The perpetrators in this example were thought to be search engine spiders (or ‘bots’) and/or RSS feeds.
Now bots may visit your website many times throughout the course of a single day, this could be the same bot of different bots (for different search engines). Also you may be in a situation where you have many people syndicating content from your site in the form of a feed (RSS/Atom etc).
The problem starts to appear if you use session and/or client management (sessionmanagement=“yes” or clientmanagement=“yes”) because these mechanisms don’t store cookies. So everytime one of these processes calls one of your pages a new session/client variable etc is created. Not so much of a problem, but what happens if you have increased traffic (more feeds, more bots) and suddenly you’re creating a LOT of unwanted variables in memory. Remember though that a new ‘session’ will be create on each page request!
But take that further, what happens if you have an onSessionStart() event which loads an object (or large amount of data) into memory? Or if you are doing database transactions? These are all needless in this example and taking up far too many resources.
So what do you do?
- Increase your ram. If you can do this, then ramp up your memory as high as you can. This is not a perfect solution but it saves throwing time at the problem and gives you a ‘buffer’ against problems of this sort.
- Set a robots.txt with a Crawl-delay setting. Mine is set to 1 second but you can set yours to something higher
- set a different cfapplication for the most common bots. I use a simple regular expression to find key words that only exist in bots:
ruby <CFIF REFindNoCase('Slurp|Googlebot|BecomeBot|msnbot|Mediapartners-Google|ZyBorg|RufusBot|EMonitor', cgi.http_user_agent)> <CFAPPLICATION name="FusionA" clientmanagement="no" sessionmanagement="no" setclientcookies="no" setdomaincookies="no" clientstorage="Cookie"> <CFELSE> <CFAPPLICATION name="FusionA" clientmanagement="yes" sessionmanagement="no" setclientcookies="yes" setdomaincookies="no" clientstorage="Cookie"> </CFIF>
This will make sure that a client structure is NOT created for one of these bots.

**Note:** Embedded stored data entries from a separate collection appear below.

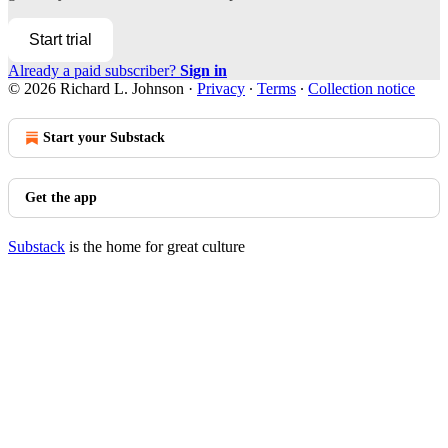
Start trial
Already a paid subscriber?
Sign in
© 2026 Richard L. Johnson
·
Privacy
∙
Terms
∙
Collection notice
Start your Substack
Get the app
Substack
is the home for great culture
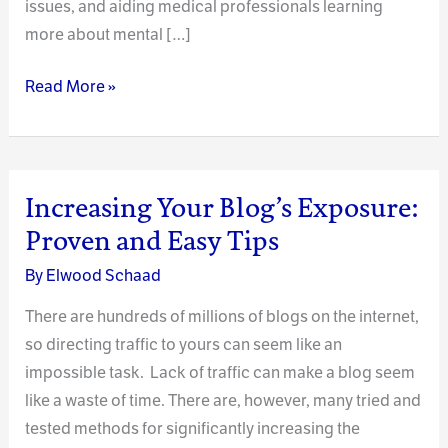
issues, and aiding medical professionals learning
more about mental […]
Blogging
Read More »
as
a
Mental
Health
Increasing Your Blog’s Exposure:
Resource
Proven and Easy Tips
By
Elwood Schaad
There are hundreds of millions of blogs on the internet,
so directing traffic to yours can seem like an
impossible task. Lack of traffic can make a blog seem
like a waste of time. There are, however, many tried and
tested methods for significantly increasing the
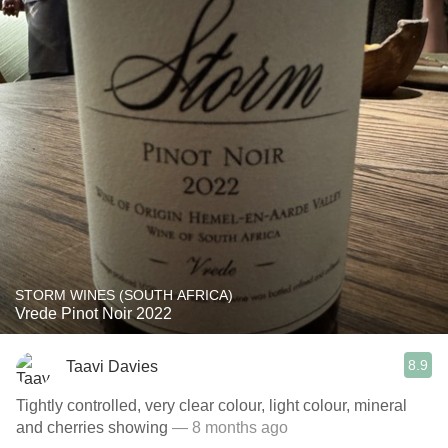
STORM WINES (SOUTH AFRICA)
Vrede Pinot Noir 2022
8.9
Taavi Davies
Tightly controlled, very clear colour, light colour, mineral
and cherries showing
— 8 months ago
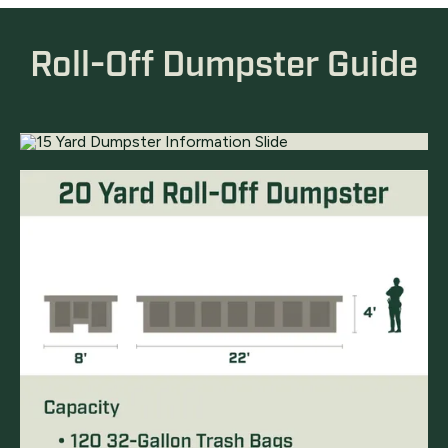
Roll-Off Dumpster Guide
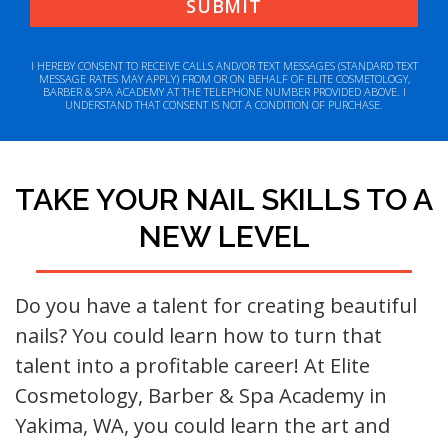
I HEREBY CONSENT TO RECEIVE CALLS AND/OR TEXT MESSAGES (STANDARD TEXT
MESSAGE RATES MAY APPLY) FROM OR ON BEHALF OF ELITE COSMETOLOGY,
BARBER & SPA ACADEMY AT THE TELEPHONE NUMBER PROVIDED ABOVE. I
UNDERSTAND THAT CONSENT IS NOT A CONDITION OF PURCHASE.
TAKE YOUR NAIL SKILLS TO A
NEW LEVEL
Do you have a talent for creating beautiful
nails? You could learn how to turn that
talent into a profitable career! At Elite
Cosmetology, Barber & Spa Academy in
Yakima, WA, you could learn the art and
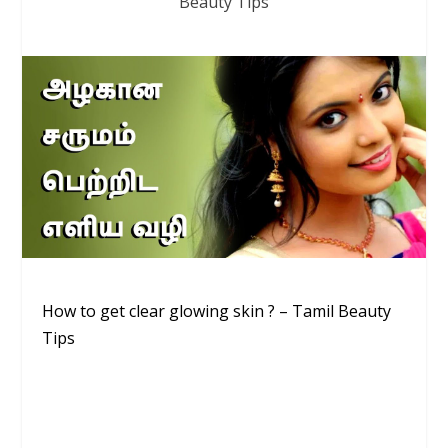
Beauty Tips
How to get clear glowing skin ? – Tamil Beauty
Tips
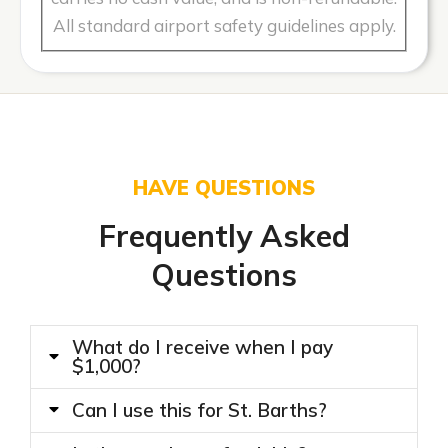
All standard airport safety guidelines apply.
HAVE QUESTIONS
Frequently Asked
Questions
What do I receive when I pay
$1,000?
Can I use this for St. Barths?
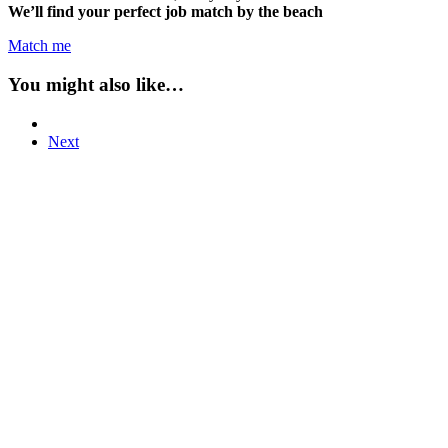
We’ll find your perfect job match by the beach
Match me
You might also like…
Next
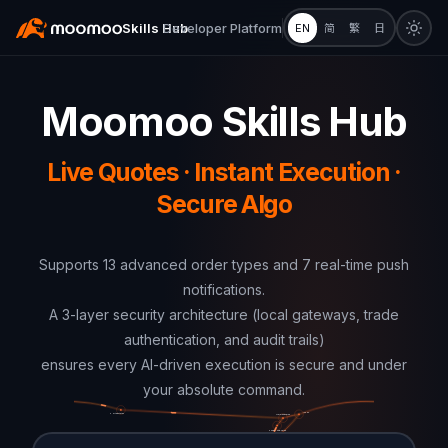
Skills Hub
Developer Platform
EN
简
繁
日
Moomoo Skills Hub
Live Quotes · Instant Execution ·
Secure Algo
Supports 13 advanced order types and 7 real-time push
notifications.
A 3-layer security architecture (local gateways, trade
authentication, and audit trails)
ensures every AI-driven execution is secure and under
your absolute command.
Japan
United States
United States
Mainland China
Hong Kong, China
Singapore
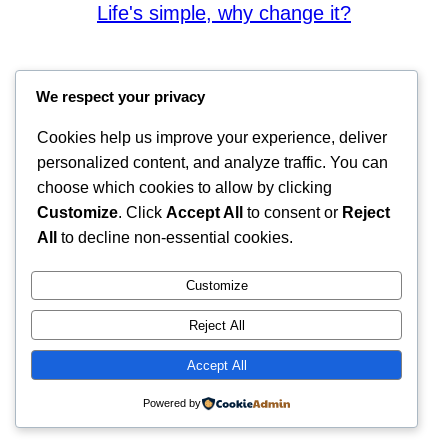
Life's simple, why change it?
We respect your privacy
Cookies help us improve your experience, deliver
personalized content, and analyze traffic. You can
choose which cookies to allow by clicking
Customize
. Click
Accept All
to consent or
Reject
All
to decline non-essential cookies.
Customize
Reject All
Accept All
Powered by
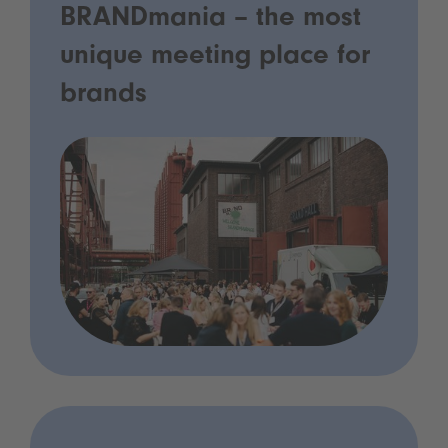
BRANDmania – the most
unique meeting place for
brands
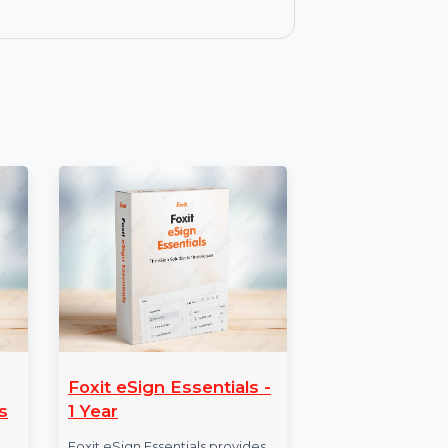
lessly move data between various
ess to Wondershare MobileTrans with
 features like WhatsApp transfer,
.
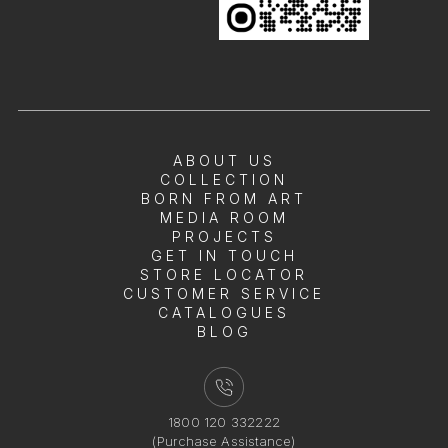
ABOUT US
COLLECTION
BORN FROM ART
MEDIA ROOM
PROJECTS
GET IN TOUCH
STORE LOCATOR
CUSTOMER SERVICE
CATALOGUES
BLOG
1800 120 332222
(Purchase Assistance)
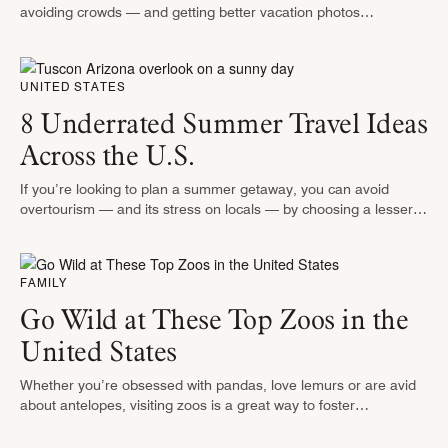
avoiding crowds — and getting better vacation photos
— around hot spots. It can also get you more attentive service
at …
UNITED STATES
8 Underrated Summer Travel Ideas
Across the U.S.
If you’re looking to plan a summer getaway, you can avoid
overtourism — and its stress on locals — by choosing a lesser-
known vacation gem. Whether you want to rev …
FAMILY
Go Wild at These Top Zoos in the
United States
Whether you’re obsessed with pandas, love lemurs or are avid
about antelopes, visiting zoos is a great way to foster
appreciation for wild animals. While the United States is home …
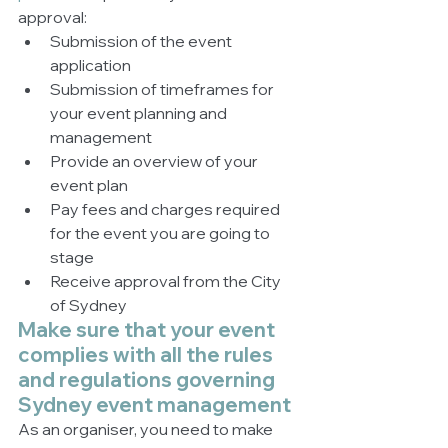
approval:
Submission of the event 
application
Submission of timeframes for 
your event planning and 
management
Provide an overview of your 
event plan
Pay fees and charges required 
for the event you are going to 
stage
Receive approval from the City 
of Sydney
Make sure that your event 
complies with all the rules 
and regulations governing 
Sydney event management 
As an organiser, you need to make 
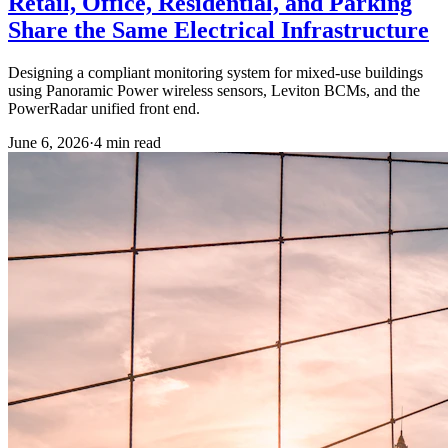
Retail, Office, Residential, and Parking
Share the Same Electrical Infrastructure
Designing a compliant monitoring system for mixed-use buildings
using Panoramic Power wireless sensors, Leviton BCMs, and the
PowerRadar unified front end.
June 6, 2026
·
4
min read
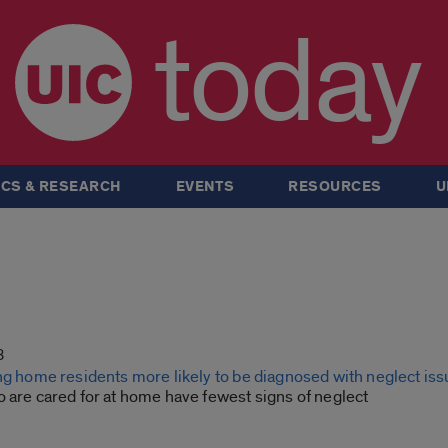
today
CS & RESEARCH
EVENTS
RESOURCES
U
8
ng home residents more likely to be diagnosed with neglect is
 are cared for at home have fewest signs of neglect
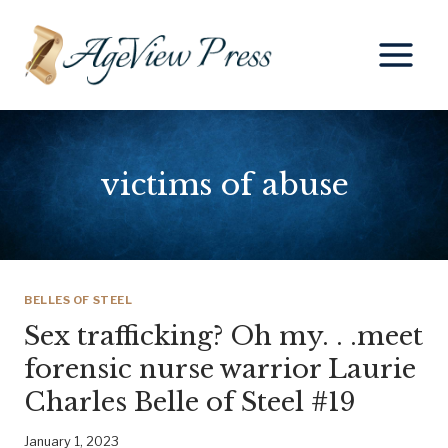
Skip
to
content
victims of abuse
BELLES OF STEEL
Sex trafficking? Oh my. . .meet
forensic nurse warrior Laurie
Charles Belle of Steel #19
January 1, 2023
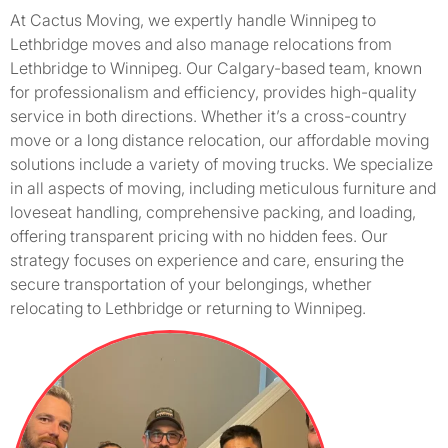
At Cactus Moving, we expertly handle Winnipeg to
Lethbridge moves and also manage relocations from
Lethbridge to Winnipeg. Our Calgary-based team, known
for professionalism and efficiency, provides high-quality
service in both directions. Whether it’s a cross-country
move or a long distance relocation, our affordable moving
solutions include a variety of moving trucks. We specialize
in all aspects of moving, including meticulous furniture and
loveseat handling, comprehensive packing, and loading,
offering transparent pricing with no hidden fees. Our
strategy focuses on experience and care, ensuring the
secure transportation of your belongings, whether
relocating to Lethbridge or returning to Winnipeg.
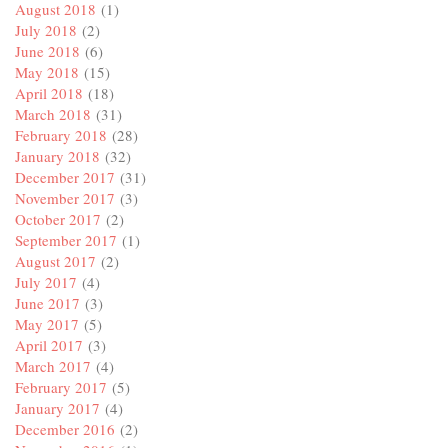
August 2018
(1)
July 2018
(2)
June 2018
(6)
May 2018
(15)
April 2018
(18)
March 2018
(31)
February 2018
(28)
January 2018
(32)
December 2017
(31)
November 2017
(3)
October 2017
(2)
September 2017
(1)
August 2017
(2)
July 2017
(4)
June 2017
(3)
May 2017
(5)
April 2017
(3)
March 2017
(4)
February 2017
(5)
January 2017
(4)
December 2016
(2)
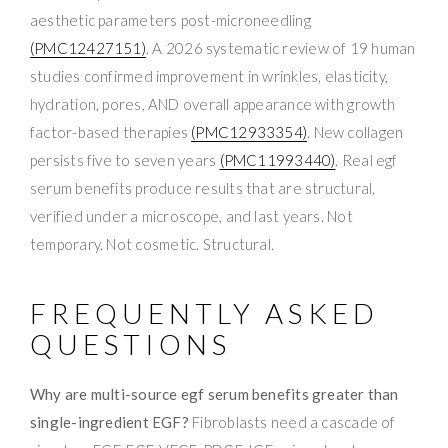
aesthetic parameters post-microneedling
(PMC12427151)
. A 2026 systematic review of 19 human
studies confirmed improvement in wrinkles, elasticity,
hydration, pores, AND overall appearance with growth
factor-based therapies
(PMC12933354)
. New collagen
persists five to seven years
(PMC11993440)
. Real egf
serum benefits produce results that are structural,
verified under a microscope, and last years. Not
temporary. Not cosmetic. Structural.
FREQUENTLY ASKED
QUESTIONS
Why are multi-source egf serum benefits greater than
single-ingredient EGF?
Fibroblasts need a cascade of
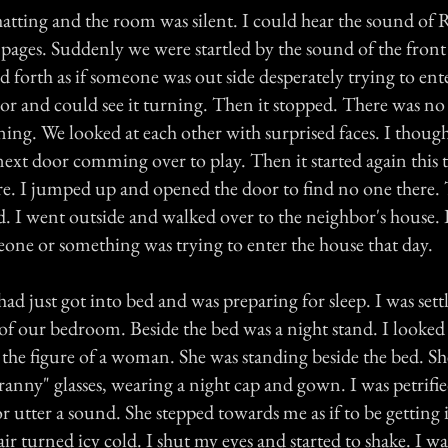
hatting and the room was silent. I could hear the sound of 
e pages. Suddenly we were startled by the sound of the fron
 forth as if someone was out side desperately trying to en
oor and could see it turning. Then it stopped. There was no
ing. We looked at each other with surprised faces. I though
xt door comming over to play. Then it started again this 
ore. I jumped up and opened the door to find no one there.
d. I went outside and walked over to the neighbor's house
ne or something was trying to enter the house that day.
had just got into bed and was preparing for sleep. I was set
 of our bedroom. Beside the bed was a night stand. I looked
the figure of a woman. She was standing beside the bed. Sh
granny" glasses, wearing a night cap and gown. I was petrifi
 utter a sound. She stepped towards me as if to be getting 
ir turned icy cold. I shut my eyes and started to shake. I w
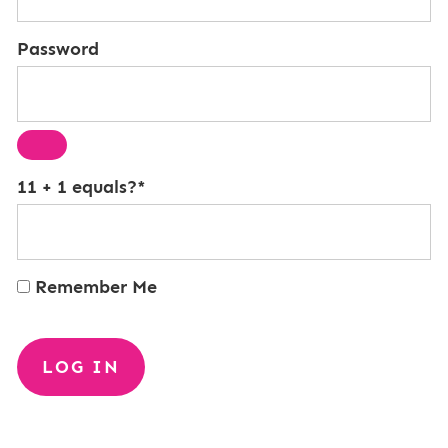
Password
11 + 1 equals?
*
Remember Me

- Use the same regex to clean out the client structure after the bot finishes the page. Use structclear(client) to remove the data in the onRequestEnd.cfm, the onRequestEnd method of the application.cfc or in the template itself. Bottom line is that while bots are great for indexing your content, they can cause havoc on your system when a lot of memory is assigned to what is essentially a ‘dead session’.
All in all a fantastic read and a reminder to developers that a web sites development isn’t finished once it goes live. Post launch performance tuning and monitoring are essential to running an efficient and fast performing site.
It does seem a little ironic that the tools meant to assist us (in search rankings and content syndication) are a possible cause of poor site performance to the point that users might leave!
Note that Charlies article was inspired by Mark Kruger which I also suggest reading.